Mencap and Unison have written a joint letter to the UK Prime Minister Boris Johnson, urging the government to rethink payments made to care home workers on sleep shifts.
The charity and union are responding to a Supreme Court judgement made last month (March), which ruled that sleep-shift workers (primarily care home workers), are not entitled to national minimum wage rates while they are asleep – even though they have been called to be at a place of work and could be required to deal with any matters that arise during the night.
Although Mencap supported the initial Supreme Court verdict because of the potential huge costs that could have been forced in care homes in backdated pay, it said it was united with Unison over the principle of a “properly funded care sector".
The organisations claim “action is needed urgently” to change the rules around sleep-in shifts, and called on the government to ask the Low Pay Commission to investigate the issue to see if it can determine that the “entirety of these shifts” are considered to be ‘working time'.
The letter said: “Acute under funding lies at the heart of why social care is not fit for purpose. Central government must make more resources available to local authorities to allow much-needed reform.
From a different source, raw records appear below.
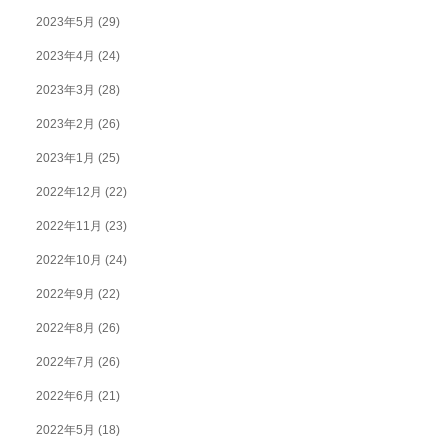
2023年5月
(29)
2023年4月
(24)
2023年3月
(28)
2023年2月
(26)
2023年1月
(25)
2022年12月
(22)
2022年11月
(23)
2022年10月
(24)
2022年9月
(22)
2022年8月
(26)
2022年7月
(26)
2022年6月
(21)
2022年5月
(18)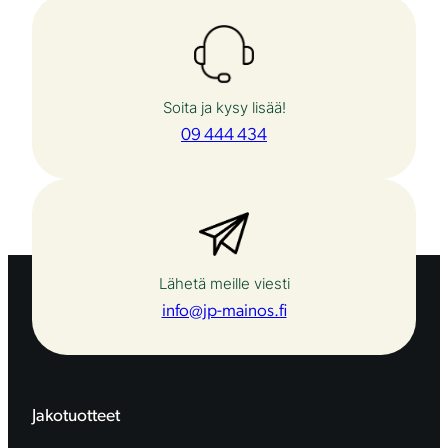
a
m
p
i
m
Soita ja kysy lisää!
u
u
09 444 434
n
n
e
l
m
a
.
Lähetä meille viesti
V
info@jp-mainos.fi
o
i
t
t
e
Jakotuotteet
h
Improving the pay of care workers is the most sensible starting point.”
It added: “Each of us will have a friend or relative who relies on the exceptional support provided by social care staff. Or may well need help ourselves one day. This is your chance, prime minister, to show you value their remarkable work with fair pay.”
Mencap chief executive Edel Harris said: ‘Care workers are among the lowest paid in society, yet they do vital, highly-skilled work supporting our loved ones. They deserve better pay.”
She added: “Boris Johnson promised to fix social care – paying fairly for overnight support is the first step.”
In its ruling, the Supreme Court maintained that workers could only be paid for the time that they were awake, not the full overnight hours they were there. It claimed the Low Pay Commission had already made this point clear, and that the government is bound by law to accept the Low Pay Commission’s verdict.
The inference was that no change could happen until the Low Pay Commission changes its mind on the matter.